Secretary of State Warren Christopher states, The policy of isolating Castro and Cuba is 30 years old. Yet Fidel Castro still survives. From Castros earliest days (actually more than thirty years ago), nothing new has been tried in our relationship with Havana and the time-honored policy continues to fail. Castro still survives.
Castro is a lousy economist and a terrible central planner, but hes a skillful maneuverer and a clever propagandist. Most of all, hes a classic survivor. After taking a stab at electoral politics (the elections were canceled by the dictator, Fulgencio Batisto), Castro switched to revolution.
On July 26, 1953, (a date that he later made a national holiday) Castro led a strikingly unsuccessful attack on a military barracks in Santiago. Most of the 160 revolutionaries in his group were killed, but he and his brother Raul survived. They were convicted, sentenced, later paroled and ended up in Mexico.
In December 1956, Castro returned to Cuba, landing with an armed expedition of 81 men on the southwestern coast of the island. All but 12 of his followers were killed, but Castro survived. From an isolated base, Castro, aided by other young revolutionaries around the island, was able to engage in both a guerrilla war and a propaganda campaign that successfully played on the growing unpopularity of the Batista regime.
Batista fled the country on New Years Eve 1958. Although the dictators ouster was supported by a multitude of Cubans of varying political persuasions, Castro was recognized as the successful commander of the Cuban armed forces and hence was the person to reckon with in the new Cuba. He more than survived.
Castro seized more and more property owned by American enterprises. While the Soviet Union was his protector and financier, he could thumb his nose at American presidents.
Dwight Eisenhower found Castro increasingly despicable. Ike grumbled about doing something to get rid of the loud-mouthed radical just a few miles from our shores and begins the trade embargo against Cuba in 1960.
In the early years of John Kennedy came the ill-fated Bay of Pigs landing (planning for which began under Eisenhower) in 1961 and the Cuban missile crisis of 1962. Castro survived. The CIA had formulated and organized various plots for Castros extermination. Castro survived. As part of the missile settlement, the United States promised that it would neither invade Cuba nor otherwise seek the overthrow of the Castro government.
Ostensibly to protect against aggression by the United States, Castro used Soviet money and arms to go on a series of military escapades in Africa. He believed that his people were more united if he could focus their attention on clearly defined enemies, close or far away.
The American presidents after Kennedy all had to cope in one way or another with Castro. The word is cope, not deal. It continued to be an article of rigid faith that America could never negotiate with Castro.
American diplomacy often becomes immobilized by the chains of dogmatic absolutes.

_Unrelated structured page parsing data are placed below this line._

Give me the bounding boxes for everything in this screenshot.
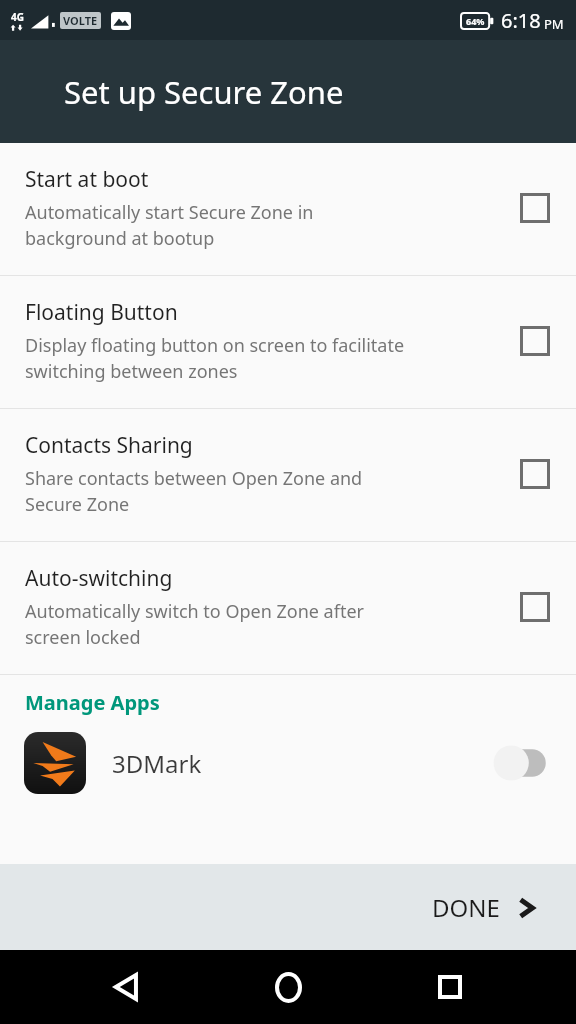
staticText: Floating Button — [25, 298, 178, 327]
button[interactable]: Back — [92, 952, 162, 1022]
button[interactable]: Recent apps — [415, 952, 485, 1022]
button[interactable]: Checkbox, unchecked — [520, 592, 550, 622]
button[interactable]: Home — [253, 952, 323, 1022]
staticText: Automatically switch to Open Zone after … — [25, 599, 364, 650]
button[interactable]: DONE — [424, 883, 544, 932]
button[interactable]: Start at boot — [0, 143, 576, 276]
staticText: Automatically start Secure Zone in backg… — [25, 200, 314, 251]
staticText: Auto-switching — [25, 564, 173, 593]
button[interactable]: Contacts Sharing — [0, 409, 576, 542]
button[interactable]: 3DMark — [24, 732, 556, 794]
staticText: 64% — [466, 15, 485, 27]
staticText: Contacts Sharing — [25, 431, 193, 460]
staticText: VOLTE — [63, 13, 98, 28]
button[interactable]: Auto-switching — [0, 542, 576, 675]
staticText: Display floating button on screen to fac… — [25, 333, 405, 384]
staticText: 6:18 — [501, 7, 541, 34]
staticText: Set up Secure Zone — [64, 71, 344, 113]
button[interactable]: Toggle 3DMark — [492, 741, 556, 785]
staticText: Start at boot — [25, 165, 149, 194]
staticText: DONE — [432, 891, 500, 924]
staticText: Share contacts between Open Zone and Sec… — [25, 466, 363, 517]
button[interactable]: Floating Button — [0, 276, 576, 409]
button[interactable]: Checkbox, unchecked — [520, 459, 550, 489]
button[interactable]: Manage Apps — [25, 689, 160, 716]
staticText: PM — [544, 15, 564, 33]
button[interactable]: Checkbox, unchecked — [520, 326, 550, 356]
button[interactable]: Checkbox, unchecked — [520, 193, 550, 223]
staticText: 3DMark — [112, 747, 492, 780]
staticText: 4G — [11, 10, 24, 24]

Secretary of State John Foster Dulles said we must never deal with the Peoples Republic of China. Until recent months, the United States was never to deal with North Korea. Because Israel had sworn never to talk with the PLO, the United States had to swear to the same total abstinence. Now, decades later, these absolutes have melted away but not the absolute of pretending that Castro doesnt even exist.

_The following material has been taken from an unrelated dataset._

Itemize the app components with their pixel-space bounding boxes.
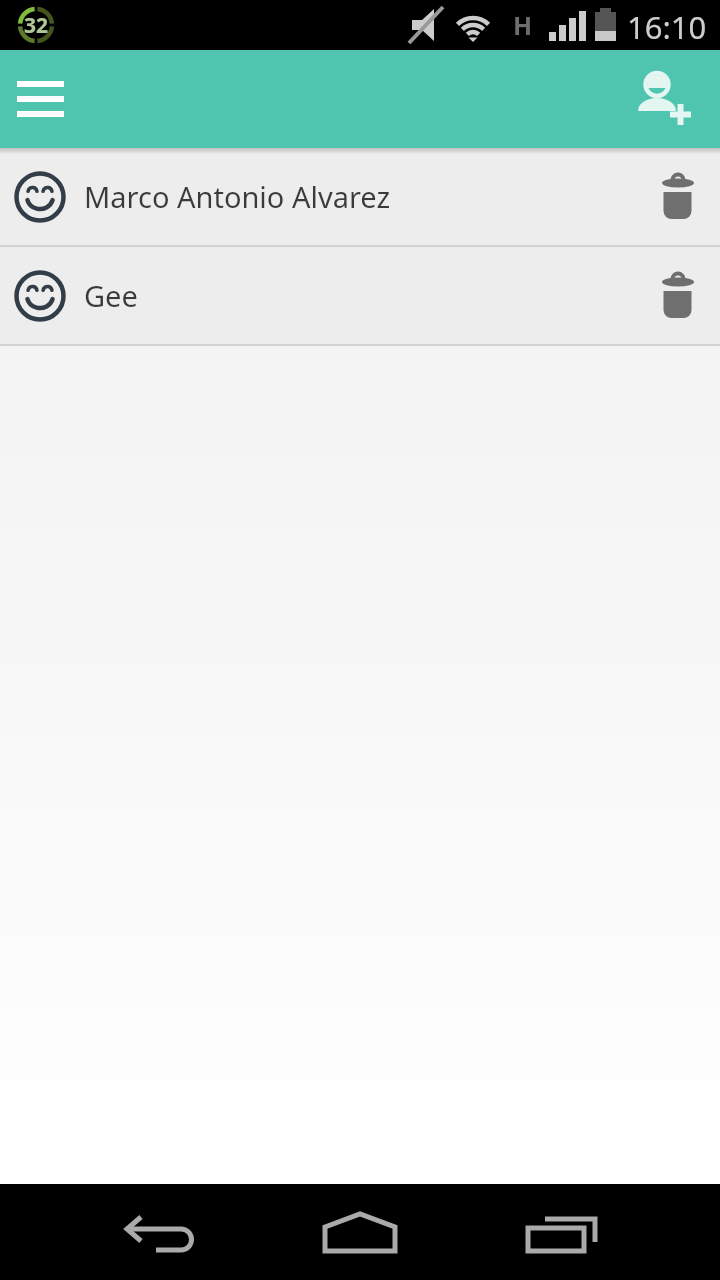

Every president since Kennedy has realized that you had to talk with Havana. All of these presidents have had issues especially immigration that they wanted to talk about in Americas own interest as well as Cubas. Pandering to the zealotry of the Cuban-American community in Miami, a succession of presidents have put themselves into a diplomatic state of self-inflicted paralysis.
For decades, Castro has wanted the embargo lifted. Cuba is so destitute that it doesnt really have the wherewithal to buy much of anything. The embargo arguably meant something years back, but now it could be traded away for political reforms and more openness in Cuban life.
Castro has survived his running of his countrys economy into the ground. He has survived economic isolation for more than thirty years. Richard Nixon, shortly before he died, wrote we should build pressure from within by actively stimulating Cubas contacts with the free world. The lessons of Eastern Europe and the Soviet Union teach us that its the winds of change that the great survivor cant survive.
Tom Eagleton is a former U.S. senator from Missouri and a columnist for the Pulitzer Publishing Co.